Sur le plan juridique, l’implantation d’une antenne relais doit respecter les règles d’urbanisme, notamment en matière d’insertion paysagère.
L’article R.111-27 du Code de l’urbanisme prévoit en effet qu’un projet peut être refusé ou assorti de prescriptions s’il est de nature à porter atteinte « au caractère ou à l’intérêt des lieux avoisinants, aux sites, aux paysages naturels ou urbains ».
Dans plusieurs cas -portés notamment devant le tribunal administratif de Grenoble- des projets d’antennes ont été refusés ou suspendus en raison de leur impact sur le paysage ou de leur mauvaise insertion dans un environnement naturel ou rural.

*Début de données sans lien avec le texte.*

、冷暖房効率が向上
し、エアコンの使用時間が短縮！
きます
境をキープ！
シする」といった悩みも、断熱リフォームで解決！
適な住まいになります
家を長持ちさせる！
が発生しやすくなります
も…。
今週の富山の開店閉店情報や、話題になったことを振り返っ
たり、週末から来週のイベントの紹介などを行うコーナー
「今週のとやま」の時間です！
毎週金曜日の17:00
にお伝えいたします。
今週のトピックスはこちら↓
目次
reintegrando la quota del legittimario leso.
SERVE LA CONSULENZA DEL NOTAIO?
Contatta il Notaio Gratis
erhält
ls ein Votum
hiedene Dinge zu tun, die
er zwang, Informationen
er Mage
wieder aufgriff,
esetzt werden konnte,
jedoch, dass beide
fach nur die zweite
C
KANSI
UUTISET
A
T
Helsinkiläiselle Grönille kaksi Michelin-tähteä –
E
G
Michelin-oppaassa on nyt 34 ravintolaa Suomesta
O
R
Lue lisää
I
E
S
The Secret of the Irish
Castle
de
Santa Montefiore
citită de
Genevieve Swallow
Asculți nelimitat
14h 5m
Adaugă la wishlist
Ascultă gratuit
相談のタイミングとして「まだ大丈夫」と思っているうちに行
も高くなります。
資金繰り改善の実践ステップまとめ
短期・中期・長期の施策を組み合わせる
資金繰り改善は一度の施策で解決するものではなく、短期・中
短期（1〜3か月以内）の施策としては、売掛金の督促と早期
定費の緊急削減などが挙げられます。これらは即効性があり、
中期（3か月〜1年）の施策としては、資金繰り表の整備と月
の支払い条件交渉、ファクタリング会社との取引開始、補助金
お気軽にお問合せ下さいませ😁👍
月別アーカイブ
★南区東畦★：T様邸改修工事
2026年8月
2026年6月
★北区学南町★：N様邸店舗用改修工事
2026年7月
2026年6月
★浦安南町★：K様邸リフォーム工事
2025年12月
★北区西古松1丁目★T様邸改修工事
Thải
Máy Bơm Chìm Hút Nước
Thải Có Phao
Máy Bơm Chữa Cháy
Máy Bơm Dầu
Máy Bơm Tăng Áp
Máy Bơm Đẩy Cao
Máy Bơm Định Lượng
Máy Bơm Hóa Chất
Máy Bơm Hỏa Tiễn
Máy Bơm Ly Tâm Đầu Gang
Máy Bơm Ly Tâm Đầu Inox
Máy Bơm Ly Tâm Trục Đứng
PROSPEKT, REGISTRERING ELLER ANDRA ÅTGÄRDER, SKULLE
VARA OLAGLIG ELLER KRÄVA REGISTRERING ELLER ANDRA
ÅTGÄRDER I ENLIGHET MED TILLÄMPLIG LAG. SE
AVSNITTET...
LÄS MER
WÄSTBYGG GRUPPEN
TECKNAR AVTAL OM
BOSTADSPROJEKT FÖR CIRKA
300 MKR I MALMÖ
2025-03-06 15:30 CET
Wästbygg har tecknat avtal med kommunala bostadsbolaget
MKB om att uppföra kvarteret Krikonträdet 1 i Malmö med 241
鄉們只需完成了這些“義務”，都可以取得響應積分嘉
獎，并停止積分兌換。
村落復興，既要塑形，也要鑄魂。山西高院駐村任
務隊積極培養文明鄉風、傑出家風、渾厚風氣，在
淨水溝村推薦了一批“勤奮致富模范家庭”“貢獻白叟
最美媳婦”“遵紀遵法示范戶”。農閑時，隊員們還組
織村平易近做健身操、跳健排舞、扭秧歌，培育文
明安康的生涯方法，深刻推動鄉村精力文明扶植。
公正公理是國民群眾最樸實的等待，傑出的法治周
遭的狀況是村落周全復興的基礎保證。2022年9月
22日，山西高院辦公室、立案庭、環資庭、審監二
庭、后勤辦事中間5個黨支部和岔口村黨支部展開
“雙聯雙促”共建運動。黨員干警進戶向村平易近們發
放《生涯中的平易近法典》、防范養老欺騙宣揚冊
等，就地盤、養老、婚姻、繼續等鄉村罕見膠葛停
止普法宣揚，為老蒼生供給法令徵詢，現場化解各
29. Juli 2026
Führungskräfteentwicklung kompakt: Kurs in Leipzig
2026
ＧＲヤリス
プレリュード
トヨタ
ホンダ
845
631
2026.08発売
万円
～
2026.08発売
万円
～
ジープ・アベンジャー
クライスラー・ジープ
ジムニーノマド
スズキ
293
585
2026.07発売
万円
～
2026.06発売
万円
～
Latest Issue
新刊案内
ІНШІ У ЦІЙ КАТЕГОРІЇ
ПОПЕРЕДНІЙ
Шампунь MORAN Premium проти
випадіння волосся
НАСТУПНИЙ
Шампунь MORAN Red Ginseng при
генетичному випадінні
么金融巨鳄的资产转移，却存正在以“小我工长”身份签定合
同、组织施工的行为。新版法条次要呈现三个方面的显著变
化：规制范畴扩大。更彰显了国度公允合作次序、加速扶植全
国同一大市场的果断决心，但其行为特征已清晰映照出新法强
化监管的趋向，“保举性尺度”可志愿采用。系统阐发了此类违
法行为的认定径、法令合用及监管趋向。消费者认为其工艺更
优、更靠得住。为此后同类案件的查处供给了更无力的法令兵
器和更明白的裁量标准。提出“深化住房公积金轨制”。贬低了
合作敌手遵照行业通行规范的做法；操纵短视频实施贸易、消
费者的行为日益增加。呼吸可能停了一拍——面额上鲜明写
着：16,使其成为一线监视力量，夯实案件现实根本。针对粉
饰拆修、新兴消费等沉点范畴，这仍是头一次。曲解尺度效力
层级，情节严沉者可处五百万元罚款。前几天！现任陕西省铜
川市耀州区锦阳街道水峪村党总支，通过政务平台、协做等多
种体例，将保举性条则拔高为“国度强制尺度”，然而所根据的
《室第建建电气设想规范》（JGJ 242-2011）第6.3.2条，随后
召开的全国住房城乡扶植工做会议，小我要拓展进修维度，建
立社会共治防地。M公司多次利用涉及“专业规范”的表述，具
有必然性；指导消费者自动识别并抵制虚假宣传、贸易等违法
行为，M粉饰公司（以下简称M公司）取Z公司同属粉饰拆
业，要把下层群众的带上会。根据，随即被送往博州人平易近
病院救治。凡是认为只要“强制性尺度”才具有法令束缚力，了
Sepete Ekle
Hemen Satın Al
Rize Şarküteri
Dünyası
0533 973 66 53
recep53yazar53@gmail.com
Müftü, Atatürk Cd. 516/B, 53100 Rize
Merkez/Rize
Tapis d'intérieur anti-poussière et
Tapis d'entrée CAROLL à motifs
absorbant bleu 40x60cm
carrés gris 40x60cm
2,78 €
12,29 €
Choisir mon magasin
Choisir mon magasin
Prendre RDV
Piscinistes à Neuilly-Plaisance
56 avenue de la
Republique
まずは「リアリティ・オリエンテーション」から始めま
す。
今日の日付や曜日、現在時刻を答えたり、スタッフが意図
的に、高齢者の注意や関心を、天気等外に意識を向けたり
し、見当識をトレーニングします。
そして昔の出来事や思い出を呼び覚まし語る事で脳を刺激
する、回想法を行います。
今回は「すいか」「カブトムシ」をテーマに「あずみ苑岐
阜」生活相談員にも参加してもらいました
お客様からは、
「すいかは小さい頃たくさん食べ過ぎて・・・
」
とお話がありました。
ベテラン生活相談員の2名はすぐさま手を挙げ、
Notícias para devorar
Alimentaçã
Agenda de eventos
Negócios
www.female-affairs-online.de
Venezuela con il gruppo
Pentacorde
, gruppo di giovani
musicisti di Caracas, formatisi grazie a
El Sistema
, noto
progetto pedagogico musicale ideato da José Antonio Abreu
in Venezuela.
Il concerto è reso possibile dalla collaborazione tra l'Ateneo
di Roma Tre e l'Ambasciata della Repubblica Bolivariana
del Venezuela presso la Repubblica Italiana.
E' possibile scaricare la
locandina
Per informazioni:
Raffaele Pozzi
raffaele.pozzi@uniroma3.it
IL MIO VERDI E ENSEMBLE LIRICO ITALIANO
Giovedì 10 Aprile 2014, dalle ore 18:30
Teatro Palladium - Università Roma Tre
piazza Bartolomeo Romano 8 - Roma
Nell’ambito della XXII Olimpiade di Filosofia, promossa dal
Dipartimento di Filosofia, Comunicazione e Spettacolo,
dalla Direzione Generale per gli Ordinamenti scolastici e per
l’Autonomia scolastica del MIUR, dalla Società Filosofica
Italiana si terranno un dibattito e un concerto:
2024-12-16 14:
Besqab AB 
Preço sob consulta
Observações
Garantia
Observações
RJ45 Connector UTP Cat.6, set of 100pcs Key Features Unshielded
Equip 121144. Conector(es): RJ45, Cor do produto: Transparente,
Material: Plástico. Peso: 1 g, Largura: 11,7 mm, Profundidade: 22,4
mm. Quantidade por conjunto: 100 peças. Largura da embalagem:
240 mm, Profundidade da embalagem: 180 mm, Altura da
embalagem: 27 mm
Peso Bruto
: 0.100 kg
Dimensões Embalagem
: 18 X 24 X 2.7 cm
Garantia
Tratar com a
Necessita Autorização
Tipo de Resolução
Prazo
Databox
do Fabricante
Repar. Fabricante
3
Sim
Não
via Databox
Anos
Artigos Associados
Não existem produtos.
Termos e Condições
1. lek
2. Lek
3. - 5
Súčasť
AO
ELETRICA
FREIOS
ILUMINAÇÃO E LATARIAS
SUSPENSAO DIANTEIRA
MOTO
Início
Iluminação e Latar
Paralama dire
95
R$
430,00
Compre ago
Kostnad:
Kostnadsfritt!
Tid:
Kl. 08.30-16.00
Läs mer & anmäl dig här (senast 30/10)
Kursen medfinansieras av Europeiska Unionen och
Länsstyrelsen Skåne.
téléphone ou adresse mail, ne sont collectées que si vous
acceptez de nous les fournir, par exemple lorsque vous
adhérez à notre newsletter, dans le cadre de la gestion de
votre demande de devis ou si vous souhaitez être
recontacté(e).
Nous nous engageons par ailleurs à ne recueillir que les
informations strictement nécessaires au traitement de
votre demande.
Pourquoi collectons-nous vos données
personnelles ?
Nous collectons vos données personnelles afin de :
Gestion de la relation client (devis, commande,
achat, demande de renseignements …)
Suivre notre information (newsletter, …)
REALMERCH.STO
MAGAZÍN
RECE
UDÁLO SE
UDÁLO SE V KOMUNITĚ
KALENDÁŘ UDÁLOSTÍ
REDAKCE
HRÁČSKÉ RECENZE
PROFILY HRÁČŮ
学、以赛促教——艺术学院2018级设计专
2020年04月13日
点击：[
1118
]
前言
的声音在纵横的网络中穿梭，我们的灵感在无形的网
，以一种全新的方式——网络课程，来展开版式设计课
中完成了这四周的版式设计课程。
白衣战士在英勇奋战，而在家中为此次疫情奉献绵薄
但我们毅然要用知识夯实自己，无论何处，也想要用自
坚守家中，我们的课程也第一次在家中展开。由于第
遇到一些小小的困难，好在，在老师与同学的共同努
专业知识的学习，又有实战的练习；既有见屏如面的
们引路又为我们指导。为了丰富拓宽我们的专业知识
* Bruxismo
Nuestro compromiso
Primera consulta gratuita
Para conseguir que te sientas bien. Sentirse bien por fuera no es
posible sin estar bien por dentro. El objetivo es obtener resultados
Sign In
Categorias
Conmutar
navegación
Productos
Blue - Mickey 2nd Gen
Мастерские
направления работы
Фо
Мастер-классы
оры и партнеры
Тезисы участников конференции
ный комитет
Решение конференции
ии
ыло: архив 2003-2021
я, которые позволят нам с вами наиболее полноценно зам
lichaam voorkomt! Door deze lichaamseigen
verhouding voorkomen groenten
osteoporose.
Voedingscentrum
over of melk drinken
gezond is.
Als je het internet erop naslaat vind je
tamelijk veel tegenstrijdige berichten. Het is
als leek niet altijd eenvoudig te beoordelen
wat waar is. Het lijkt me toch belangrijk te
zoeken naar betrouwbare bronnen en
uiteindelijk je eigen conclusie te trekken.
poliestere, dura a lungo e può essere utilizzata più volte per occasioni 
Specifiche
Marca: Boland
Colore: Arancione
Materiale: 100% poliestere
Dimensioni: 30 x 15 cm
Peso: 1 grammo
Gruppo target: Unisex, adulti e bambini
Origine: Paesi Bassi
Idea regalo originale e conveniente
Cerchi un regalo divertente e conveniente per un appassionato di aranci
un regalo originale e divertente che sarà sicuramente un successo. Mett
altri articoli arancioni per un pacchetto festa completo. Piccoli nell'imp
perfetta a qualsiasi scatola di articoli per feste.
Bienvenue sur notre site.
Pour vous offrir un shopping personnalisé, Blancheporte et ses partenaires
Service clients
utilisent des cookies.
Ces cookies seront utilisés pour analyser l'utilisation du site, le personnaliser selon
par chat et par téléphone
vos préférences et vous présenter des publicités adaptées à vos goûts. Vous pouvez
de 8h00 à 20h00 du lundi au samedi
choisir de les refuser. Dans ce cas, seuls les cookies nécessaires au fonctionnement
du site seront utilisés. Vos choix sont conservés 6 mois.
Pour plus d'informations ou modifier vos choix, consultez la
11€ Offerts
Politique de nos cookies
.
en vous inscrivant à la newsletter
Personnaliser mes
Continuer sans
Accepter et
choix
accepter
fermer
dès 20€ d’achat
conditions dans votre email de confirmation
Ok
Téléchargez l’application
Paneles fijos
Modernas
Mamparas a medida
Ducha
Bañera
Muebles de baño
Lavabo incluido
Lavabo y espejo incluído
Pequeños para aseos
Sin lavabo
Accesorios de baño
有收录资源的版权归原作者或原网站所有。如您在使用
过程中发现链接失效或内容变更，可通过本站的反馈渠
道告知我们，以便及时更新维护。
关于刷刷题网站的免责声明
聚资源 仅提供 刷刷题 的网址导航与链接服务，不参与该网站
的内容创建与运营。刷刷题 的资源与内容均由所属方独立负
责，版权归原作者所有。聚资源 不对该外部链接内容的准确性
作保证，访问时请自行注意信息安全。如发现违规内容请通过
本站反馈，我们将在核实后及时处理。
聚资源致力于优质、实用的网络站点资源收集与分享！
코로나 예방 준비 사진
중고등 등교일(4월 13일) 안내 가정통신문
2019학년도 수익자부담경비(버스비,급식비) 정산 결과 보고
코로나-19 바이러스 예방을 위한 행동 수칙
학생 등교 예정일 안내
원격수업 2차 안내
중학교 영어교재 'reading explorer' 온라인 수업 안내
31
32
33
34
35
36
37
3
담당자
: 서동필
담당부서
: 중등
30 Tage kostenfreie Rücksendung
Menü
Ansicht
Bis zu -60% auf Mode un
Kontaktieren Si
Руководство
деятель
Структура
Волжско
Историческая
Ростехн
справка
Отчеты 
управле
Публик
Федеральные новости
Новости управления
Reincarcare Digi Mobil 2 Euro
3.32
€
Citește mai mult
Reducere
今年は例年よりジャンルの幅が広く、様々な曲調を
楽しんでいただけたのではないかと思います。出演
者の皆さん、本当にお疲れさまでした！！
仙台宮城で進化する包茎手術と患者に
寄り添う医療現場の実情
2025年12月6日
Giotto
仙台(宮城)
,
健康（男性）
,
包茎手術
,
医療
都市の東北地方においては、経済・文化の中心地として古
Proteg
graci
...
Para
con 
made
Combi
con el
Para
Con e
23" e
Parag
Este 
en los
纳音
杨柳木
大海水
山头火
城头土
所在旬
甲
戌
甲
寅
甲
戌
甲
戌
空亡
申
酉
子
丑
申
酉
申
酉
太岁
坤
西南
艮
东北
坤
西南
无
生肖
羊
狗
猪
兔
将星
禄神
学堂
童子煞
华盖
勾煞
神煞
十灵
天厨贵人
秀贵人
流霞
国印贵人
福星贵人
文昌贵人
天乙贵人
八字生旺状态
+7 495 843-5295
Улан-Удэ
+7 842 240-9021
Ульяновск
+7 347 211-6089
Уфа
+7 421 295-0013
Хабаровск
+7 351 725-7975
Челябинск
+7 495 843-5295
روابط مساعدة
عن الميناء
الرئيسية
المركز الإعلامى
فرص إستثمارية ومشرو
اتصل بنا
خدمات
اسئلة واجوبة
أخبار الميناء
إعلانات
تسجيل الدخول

Nous ne sommes pas les premiers à être confrontés à ce genre de situation. Dans d’autres situations similaires, des mobilisations locales ont également conduit à la modification ou au déplacement de projets lorsque leur implantation apparaissait inadaptée au territoire.
Dans notre cas, il est particulièrement difficile d’entendre que le site concerné ne présenterait « pas de caractère exceptionnel ». Nous vivons et travaillons dans un environnement rural préservé, au cœur d’une activité agricole diversifiée et à proximité d’un corridor écologique reconnu. D'ailleurs, à ce sujet, la LPO de la Loire nous a proposé de réaliser un inventaire des espèces potentiellement "à enjeux".
Enfin, à vous — famille, amis, clients — qui connaissez ces lieux : vous savez que ce paysage n’a rien d’ordinaire...
Et à celles et ceux qui ne connaissent pas encore les lieux — ou qui pourraient en douter — nous vous invitons à venir vous en rendre compte par vous-mêmes.
Au-delà des mots, c’est une certaine vision de nos territoires qui est en jeu : celle d’un cadre de vie, d’un paysage et d’un équilibre que nous avons choisi de préserver et de faire vivre au quotidien. C’est aussi pour cela que nous avons fait le choix de cette ferme, il y a maintenant cinq ans.